Biometric data — fingerprints, facial recognition, iris, voice — is captured by the Privacy Act 2075's definition of personal information and is subject to the same consent and disclosure rules. Nepal's National ID Card (Rashtriya Parichaya Patra) collects biometric data under the National ID and Civil Registration Act 2076; the framework includes biometric-data-handling obligations on the Department. Private-sector biometric collection (corporate access control, banking liveness verification) is subject to the Privacy Act framework, with consent and security controls being the principal obligations. Sensitive-data treatment in international privacy frameworks (GDPR Art 9) is not formally replicated in Nepal.

Three routes. (1) Criminal prosecution under Privacy Act 2075 (up to 3 yrs + NPR 30K) and Penal Code 2074 Sec 293-298 (up to 5 yrs + NPR 100K with ETA 2063 Sec 47) at the District Court. (2) Civil damages claim under the Civil Code 2074 framework for the loss caused by the privacy breach. (3) Constitutional writ under Article 28 + Article 46 / 133 at the High Court / Supreme Court for fundamental-rights violation, particularly where a government entity is the respondent. The three routes can run in parallel where appropriate.
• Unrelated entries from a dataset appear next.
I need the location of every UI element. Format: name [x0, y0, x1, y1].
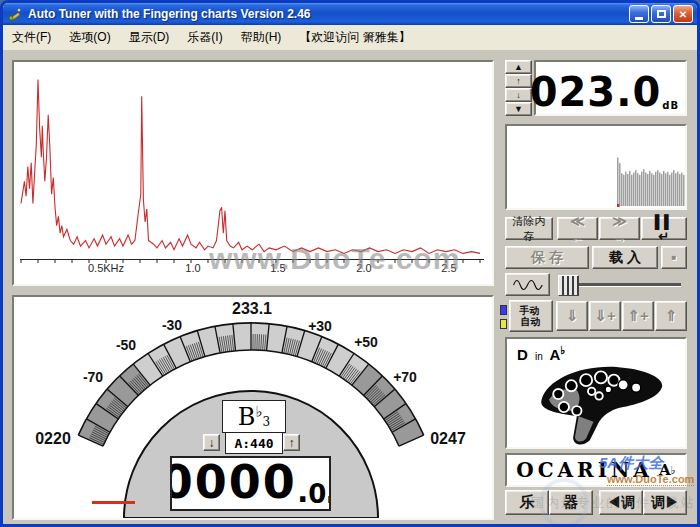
- strobe-indicator: [92, 501, 135, 504]
- db-up-button[interactable]: ↑: [505, 74, 532, 88]
- db-down-button[interactable]: ↓: [505, 88, 532, 102]
- load-button[interactable]: 载 入: [592, 246, 658, 269]
- rewind-icon: ≪ ←: [564, 213, 591, 245]
- frequency-decimal: 0: [308, 479, 326, 509]
- a440-reference-display: A:440: [225, 432, 283, 454]
- close-button[interactable]: ✕: [673, 5, 693, 23]
- clear-memory-label: 清除内存: [512, 214, 546, 244]
- slider-thumb[interactable]: [558, 275, 579, 296]
- note-octave: 3: [263, 415, 271, 429]
- semitone-down-button[interactable]: ⇓+: [589, 301, 621, 331]
- forward-icon: ≫ →: [606, 213, 633, 245]
- up-arrow-icon: ↑: [289, 436, 295, 450]
- manual-auto-label: 手动 自动: [520, 305, 543, 327]
- gauge-range-low: 0220: [35, 430, 71, 448]
- auto-indicator: [500, 319, 507, 329]
- flat-icon: ♭: [255, 403, 262, 421]
- frequency-dot: .: [297, 474, 308, 509]
- menu-item-display[interactable]: 显示(D): [120, 29, 179, 46]
- gauge-label-minus70: -70: [83, 369, 103, 385]
- gauge-range-high: 0247: [430, 430, 466, 448]
- gauge-label-minus30: -30: [162, 317, 182, 333]
- down-arrow-icon: ↓: [516, 90, 521, 100]
- frequency-display: 0000 . 0 Hz: [170, 456, 331, 511]
- title-bar[interactable]: Auto Tuner with the Fingering charts Ver…: [3, 3, 697, 25]
- db-value: 023.0: [530, 74, 662, 110]
- app-icon: [7, 6, 23, 22]
- semitone-up-button[interactable]: ⇑+: [622, 301, 654, 331]
- menu-item-instrument[interactable]: 乐器(I): [178, 29, 231, 46]
- db-level-display: 023.0 dB: [534, 60, 687, 116]
- clear-memory-button[interactable]: 清除内存: [505, 217, 553, 240]
- gauge-target-frequency: 233.1: [232, 300, 272, 318]
- double-down-plus-arrow-icon: ⇓+: [594, 307, 615, 325]
- save-label: 保 存: [531, 249, 563, 267]
- watermark-duote-small: www.DuoTe.com: [607, 473, 694, 486]
- gauge-label-plus70: +70: [393, 369, 417, 385]
- level-history-panel: [505, 124, 687, 210]
- app-window: Auto Tuner with the Fingering charts Ver…: [0, 0, 700, 527]
- maximize-icon: [657, 10, 666, 18]
- a440-up-button[interactable]: ↑: [283, 434, 300, 451]
- pause-return-button[interactable]: ▌▌ ↵: [641, 217, 687, 240]
- gauge-label-plus30: +30: [308, 318, 332, 334]
- forward-button[interactable]: ≫ →: [599, 217, 640, 240]
- stop-button[interactable]: ■: [661, 246, 687, 269]
- window-title: Auto Tuner with the Fingering charts Ver…: [28, 7, 627, 21]
- double-up-plus-arrow-icon: ⇑+: [627, 307, 648, 325]
- manual-label: 手动: [520, 305, 540, 316]
- menu-item-help[interactable]: 帮助(H): [232, 29, 291, 46]
- manual-indicator: [500, 305, 507, 315]
- minimize-icon: [635, 17, 643, 20]
- client-area: 0.5KHz 1.0 1.5 2.0 2.5 www.DuoTe.com 233…: [3, 50, 697, 524]
- volume-slider[interactable]: [554, 273, 687, 296]
- x-tick-0_5khz: 0.5KHz: [88, 262, 124, 274]
- ocarina-fingering-diagram: [525, 357, 675, 445]
- spectrum-panel: 0.5KHz 1.0 1.5 2.0 2.5 www.DuoTe.com: [12, 60, 494, 286]
- db-up-fast-button[interactable]: ▲: [505, 60, 532, 74]
- note-display: B ♭ 3: [222, 400, 286, 433]
- up-arrow-icon: ↑: [516, 76, 521, 86]
- fingering-chart-panel: D in A♭: [505, 337, 687, 449]
- down-bold-arrow-icon: ▼: [514, 104, 523, 114]
- db-down-fast-button[interactable]: ▼: [505, 102, 532, 116]
- stop-icon: ■: [672, 253, 677, 262]
- sine-wave-icon: [512, 277, 543, 293]
- sine-tone-button[interactable]: [505, 273, 550, 296]
- a440-down-button[interactable]: ↓: [203, 434, 220, 451]
- double-up-arrow-icon: ⇑: [665, 307, 678, 325]
- frequency-unit: Hz: [327, 495, 331, 505]
- frequency-integer: 0000: [170, 456, 297, 509]
- db-unit: dB: [662, 101, 679, 110]
- pause-return-icon: ▌▌ ↵: [648, 214, 680, 244]
- rewind-button[interactable]: ≪ ←: [557, 217, 598, 240]
- auto-label: 自动: [521, 316, 541, 327]
- double-down-arrow-icon: ⇓: [566, 307, 579, 325]
- manual-auto-toggle[interactable]: 手动 自动: [509, 300, 553, 332]
- tuner-gauge-panel: 233.1 -30 +30 -50 +50 -70 +70 0220 0247 …: [12, 295, 494, 520]
- gauge-label-minus50: -50: [116, 337, 136, 353]
- octave-up-button[interactable]: ⇑: [655, 301, 687, 331]
- watermark-site-blue: 5A件大全: [599, 454, 663, 473]
- watermark-duote-large: www.DuoTe.com: [209, 242, 460, 276]
- level-history-plot: [507, 126, 685, 208]
- octave-down-button[interactable]: ⇓: [556, 301, 588, 331]
- watermark-slogan: 国内最专业的软件下载站: [531, 494, 696, 512]
- x-tick-1_0: 1.0: [185, 262, 200, 274]
- db-stepper-group: ▲ ↑ ↓ ▼: [505, 60, 532, 116]
- gauge-label-plus50: +50: [354, 334, 378, 350]
- menu-item-options[interactable]: 选项(O): [60, 29, 119, 46]
- load-label: 载 入: [609, 249, 641, 267]
- down-arrow-icon: ↓: [209, 436, 215, 450]
- menu-item-welcome-link[interactable]: 【欢迎访问 箫雅集】: [290, 29, 419, 46]
- up-bold-arrow-icon: ▲: [514, 62, 523, 72]
- save-button[interactable]: 保 存: [505, 246, 589, 269]
- minimize-button[interactable]: [629, 5, 649, 23]
- flat-icon: ♭: [560, 344, 565, 356]
- note-letter: B: [238, 403, 256, 431]
- menu-item-file[interactable]: 文件(F): [3, 29, 60, 46]
- maximize-button[interactable]: [651, 5, 671, 23]
- close-icon: ✕: [679, 9, 687, 20]
- menu-bar: 文件(F) 选项(O) 显示(D) 乐器(I) 帮助(H) 【欢迎访问 箫雅集】: [3, 25, 697, 51]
For privacy-policy drafting (website, app, KYC processes) and consent-framework design; for breach response (advisory on disclosure, regulatory engagement, litigation defence); for sectoral compliance (NRB IT, NTA telecom, healthcare patient data); for incident investigation following an employee leak, insider exfiltration or external attack; and for advance planning around the pending IT and Cybersecurity Bill 2082. A lawyer also drafts data-processing agreements with vendors, employee confidentiality clauses, and breach-notification protocols.